What to do
Determine how many lines in the entries below include the word "marzo", and reply with that number alone.

Input material
——
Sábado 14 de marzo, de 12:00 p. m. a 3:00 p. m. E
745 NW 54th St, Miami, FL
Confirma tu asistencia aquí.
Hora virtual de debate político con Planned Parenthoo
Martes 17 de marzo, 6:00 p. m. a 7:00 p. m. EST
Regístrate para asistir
——
Output for this task
2